*** Provided data Section Begins ***

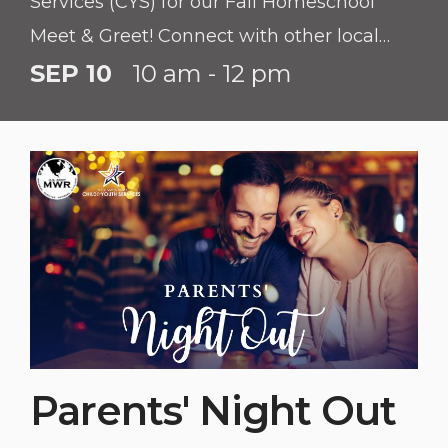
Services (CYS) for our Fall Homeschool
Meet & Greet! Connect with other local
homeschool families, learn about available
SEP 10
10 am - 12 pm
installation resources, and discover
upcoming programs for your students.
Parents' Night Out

*** Provided data Section Ends ***
*** Provided data Section Begins ***

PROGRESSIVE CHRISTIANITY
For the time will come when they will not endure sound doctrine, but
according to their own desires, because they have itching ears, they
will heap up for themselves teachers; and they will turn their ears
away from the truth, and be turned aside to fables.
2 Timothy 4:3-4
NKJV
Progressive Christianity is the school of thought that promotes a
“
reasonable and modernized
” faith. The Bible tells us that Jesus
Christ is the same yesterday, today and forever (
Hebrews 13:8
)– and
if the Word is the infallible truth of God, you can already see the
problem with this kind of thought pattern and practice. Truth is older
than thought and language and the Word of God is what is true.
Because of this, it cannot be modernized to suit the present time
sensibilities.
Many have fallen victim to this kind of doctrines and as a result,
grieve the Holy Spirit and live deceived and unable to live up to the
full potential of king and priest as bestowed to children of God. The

*** Provided data Section Ends ***

- [Directions]: Both end lines included, restate word for word the lines above from the line with "Services (CYS) for our Fall Homeschool" to the line with "Parents' Night Out", and nothing else.

- [Solution for this exercise]:
Services (CYS) for our Fall Homeschool
Meet & Greet! Connect with other local
homeschool families, learn about available
SEP 10
10 am - 12 pm
installation resources, and discover
upcoming programs for your students.
Parents' Night Out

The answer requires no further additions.